Originally Published: April 30, 2010

NonsiteFinalWinter2010
I first "happened" upon the Nonsite Collective in the summer of 2007 when I was in residency at the Headlands Art Centre near Sausalito, California. I called up some of my friends, asked if they'd be interested in getting together for dinner, and was invited to what was described as a "semi-formal meeting" at Jocelyn Saidenberg's house. It just so happened that the meeting was either the second or third meeting of the Nonsite Collective. As I understood it, the organization, comprised largely of visual and verbal artists, wanted to stage "interventions" into Bay Area art events as a way to dislocate the assumptions about the stability of "place" and call attention to the relationship between art and the ideological state apparatuses that sustain it. Its name derived from the group's readings and meditations on the work of Robert Smithson.
—Tyrone Williams

Nonsite may be nothing more than our unfulfilled potential for thinking, imagining, working, practicing, acting, and communing across otherwise hardened divisions of social labor, divisions that often keep poets from working with activists, archivists from working with visual artists, scholars from working with community organizers, healers from working with choreographers, etc.. What would it feel like to soften those divisions in our collaborative work? Nonsite is like a weak impulse toward a future from whose vantage point this unrealized potential haunts our present. Nonsite may be what will have been here right now would that that future were to come. In the meantime, we can nourish conditions of possibility for sustained engagement around a set of shared investigations moving toward this undetermined place, and we can only do this by disturbing so many policed borders. How might we participate in the struggle to dismantle the coercive neo-liberal structures that make use of these separations and divisions to insure against the work of commoning? No work in isolation! No event without the connective tissue to nourish and sustain its relation with other projects, practices, and discourses where our confederacy will find its common singularity.
—Rob Halpern

One of my focuses for the past four months at Harriet has been on re/directing "poetic effort" (the effort of those who write, teach, edit, publish, distribute, and read poetry) towards other fields of cultural production. Such a desideratum I believe is also expressed at Harriet by many different posters, and not least of all by recent debate between Kenneth Goldsmith, Alan Gilbert, Mark Nowak, and Linh Dinh. What else is "conceptualisms" if not a productive intercourse with visual art (i.e. ‘avant gardist’ materials), an injection of the visual artists’ concerns into contemporary poetic practices. Likewise, in terms of Alan’s and Mark’s posts in particular, the want to frame a discussion of ‘post-avantist’ poetries through “hybridism” (Alan) or “documentary” (Mark) speaks to a similar sense that poetry should seek its limits and find purpose within other cultural fields.
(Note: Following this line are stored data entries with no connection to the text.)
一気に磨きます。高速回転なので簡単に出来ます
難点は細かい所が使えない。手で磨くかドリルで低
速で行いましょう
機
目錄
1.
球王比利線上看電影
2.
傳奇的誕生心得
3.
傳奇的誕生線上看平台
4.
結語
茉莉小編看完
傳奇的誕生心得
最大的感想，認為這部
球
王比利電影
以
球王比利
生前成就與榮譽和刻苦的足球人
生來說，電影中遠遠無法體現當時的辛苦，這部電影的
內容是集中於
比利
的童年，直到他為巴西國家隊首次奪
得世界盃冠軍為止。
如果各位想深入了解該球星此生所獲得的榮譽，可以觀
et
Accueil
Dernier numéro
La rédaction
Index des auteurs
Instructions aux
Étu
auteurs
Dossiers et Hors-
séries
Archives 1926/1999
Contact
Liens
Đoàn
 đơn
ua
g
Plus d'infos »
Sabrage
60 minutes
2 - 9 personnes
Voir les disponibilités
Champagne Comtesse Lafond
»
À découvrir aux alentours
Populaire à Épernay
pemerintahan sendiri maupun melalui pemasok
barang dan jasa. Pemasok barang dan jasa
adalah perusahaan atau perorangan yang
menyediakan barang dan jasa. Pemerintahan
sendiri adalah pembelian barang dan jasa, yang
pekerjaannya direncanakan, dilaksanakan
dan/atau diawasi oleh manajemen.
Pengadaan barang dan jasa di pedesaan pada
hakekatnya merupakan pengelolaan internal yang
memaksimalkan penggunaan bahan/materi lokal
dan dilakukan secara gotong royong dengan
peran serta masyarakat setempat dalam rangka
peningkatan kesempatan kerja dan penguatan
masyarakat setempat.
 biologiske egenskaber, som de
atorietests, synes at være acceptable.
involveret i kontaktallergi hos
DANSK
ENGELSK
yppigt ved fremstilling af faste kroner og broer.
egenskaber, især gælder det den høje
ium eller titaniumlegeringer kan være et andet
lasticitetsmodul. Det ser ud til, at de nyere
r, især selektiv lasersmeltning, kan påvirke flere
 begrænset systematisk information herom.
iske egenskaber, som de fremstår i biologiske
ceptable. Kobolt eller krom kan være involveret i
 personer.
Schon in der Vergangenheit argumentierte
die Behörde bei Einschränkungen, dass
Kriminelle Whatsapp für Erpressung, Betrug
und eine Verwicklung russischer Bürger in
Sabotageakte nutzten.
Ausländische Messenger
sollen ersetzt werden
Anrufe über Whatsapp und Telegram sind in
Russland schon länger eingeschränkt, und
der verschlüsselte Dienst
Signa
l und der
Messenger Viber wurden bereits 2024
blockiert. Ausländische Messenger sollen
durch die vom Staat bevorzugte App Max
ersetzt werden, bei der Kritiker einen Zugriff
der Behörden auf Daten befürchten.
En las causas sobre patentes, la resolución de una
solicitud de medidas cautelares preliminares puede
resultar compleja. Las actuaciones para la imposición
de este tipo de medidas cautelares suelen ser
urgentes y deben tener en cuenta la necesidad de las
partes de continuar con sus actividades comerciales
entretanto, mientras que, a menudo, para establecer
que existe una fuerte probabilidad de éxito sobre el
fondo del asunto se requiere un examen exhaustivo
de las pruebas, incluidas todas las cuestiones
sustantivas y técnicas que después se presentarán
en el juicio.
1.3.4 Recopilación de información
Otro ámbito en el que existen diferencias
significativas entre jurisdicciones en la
'Post-avantist' poetry, which includes poetries that take up ‘avant garde’ problems and strategies in the interest of tests of poetry, extend to a broad range of current practices. What these practices share in common as an intention, at the risk of being overly generalizing, is to overturn poetry as a thing-in-itself making it a thing-for-us and a thing, most importantly, for social practices instead. Thus expressing a belief that, to paraphrase Alan’s terrific book Another Future, form is never more than an extension of culture and, what’s more, that forms can embody and extend both ethical and socio-political commitments. Forms are not negative, therefore, for negativity’s sake (and therefore elide the reduction of poetics to antagonistic rhetoric). To quote Stephen Cope, forms become negatively culpable, rather than negatively capable.
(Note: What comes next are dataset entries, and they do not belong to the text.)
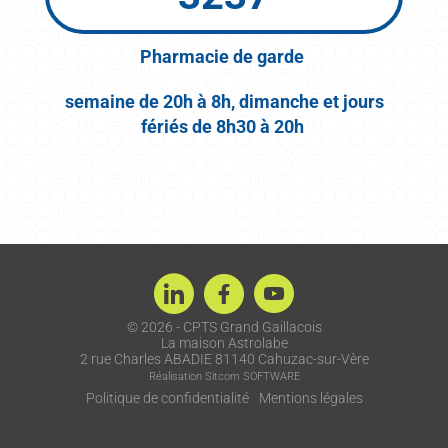
Pharmacie de garde
semaine de 20h à 8h,
dimanche et jours
fériés de 8h30 à 20h
© 2026 - CPTS Grand Gaillacois
La maison Astrolabe
2 rue Charles ABADIE 81140 Cahuzac-sur-Vère
Réalisation
Sitcom SOFTWARE
Politique de confidentialité
Mentions légales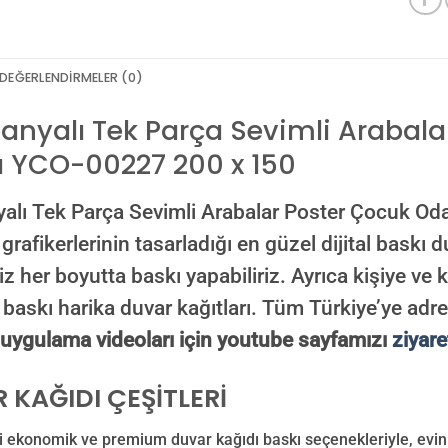
DEĞERLENDIRMELER (0)
nyalı Tek Parça Sevimli Arabala
ı YCO-00227 200 x 150
lı Tek Parça Sevimli Arabalar Poster Çocuk Od
rafikerlerinin tasarladığı en güzel dijital baskı d
iz her boyutta baskı yapabiliriz. Ayrıca kişiye ve
 baskı harika duvar kağıtları. Tüm Türkiye’ye adre
ı uygulama videoları için youtube sayfamızı
ziyare
 KAĞIDI ÇEŞİTLERİ
 ekonomik ve premium duvar kağıdı baskı seçenekleriyle, evinizi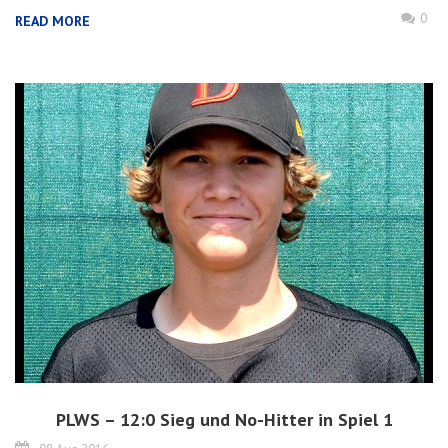
0
READ MORE
PLWS – 12:0 Sieg und No-Hitter in Spiel 1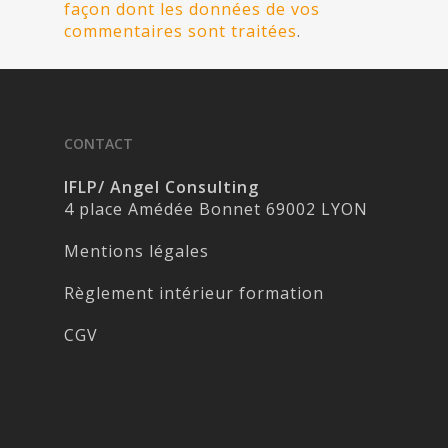
façon dont les données de vos
commentaires sont traitées
.
CONTACT
IFLP/ Angel Consulting
4 place Amédée Bonnet 69002 LYON
Mentions légales
Règlement intérieur formation
CGV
An aspect of this desideratum too, is to gather differently, and to explore different platforms and social milieus in which poets can collaborate, converse, and connate. If this returns us to many projects deferred and abandoned by radical social movements ongoing since the 30s, that is because the desire has not gone away to embody a form of assembly that reflects radical content. Likewise, a desideratum of many of us is to seek out spaces that pose alternatives to the increasingly total administration of our lives by capital, the state, military-industrial complex, academe, etc. How better to exist in the interstices of neo-liberalism’s ‘uneven growth’, and in lieu of the ressentiment it does not cease to inspire at the somatic, spiritual, and material level? How to enact a conversation counter to our current socio-economic conditions that also admits complicity—the fact, for instance, that one cannot be a citizen of the US at this moment without being in some sense for Empire?

Since 2007, the Nonsite Collective (based in San Francisco, but born of the desire to be “nowhere”—both mobile and utopian), has been attempting to bring poets into dialogue with other culture workers, including activists, teachers, visual artists, healers, composers, archivists, and choreographers. As the Nonsite Collective’s website states:

The Nonsite Collective is a collective of Bay Area visual artists, writers, activists, archivists, independent scholars, and non-traditional learners, all working together to stimulate new forms of collaboration and public participation around a range of interdisciplinary projects. The collective is not only committed to promoting new work, but to sustaining discussion about the projects it promotes. We do this through modes of self-organized pedagogy, whereby collectively proposed “curricula” become ongoing series of interrelated investigations, presentations, study groups, and events. This allows participants—artists and non-artists alike—to test new ideas, while developing shared vocabularies across disciplines, stimulating new forms of discourse around the inquiries that sustain our work. Thus Nonsite creates multiple points of leverage for ongoing cultural engagement and social action.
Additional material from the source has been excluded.